Your output should be the entries below, from the first line up to and including the line with "Vi Văn Tình", reproduced exactly and with no other lines.
··· The input ···
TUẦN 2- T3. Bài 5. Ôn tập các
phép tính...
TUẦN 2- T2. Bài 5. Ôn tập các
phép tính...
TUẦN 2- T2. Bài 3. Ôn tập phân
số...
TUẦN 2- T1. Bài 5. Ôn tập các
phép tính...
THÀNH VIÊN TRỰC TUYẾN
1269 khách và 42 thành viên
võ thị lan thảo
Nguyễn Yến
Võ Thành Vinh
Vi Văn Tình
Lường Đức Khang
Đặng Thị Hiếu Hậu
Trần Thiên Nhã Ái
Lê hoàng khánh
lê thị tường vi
···
• _Task answer_:
TUẦN 2- T3. Bài 5. Ôn tập các
phép tính...
TUẦN 2- T2. Bài 5. Ôn tập các
phép tính...
TUẦN 2- T2. Bài 3. Ôn tập phân
số...
TUẦN 2- T1. Bài 5. Ôn tập các
phép tính...
THÀNH VIÊN TRỰC TUYẾN
1269 khách và 42 thành viên
võ thị lan thảo
Nguyễn Yến
Võ Thành Vinh
Vi Văn Tình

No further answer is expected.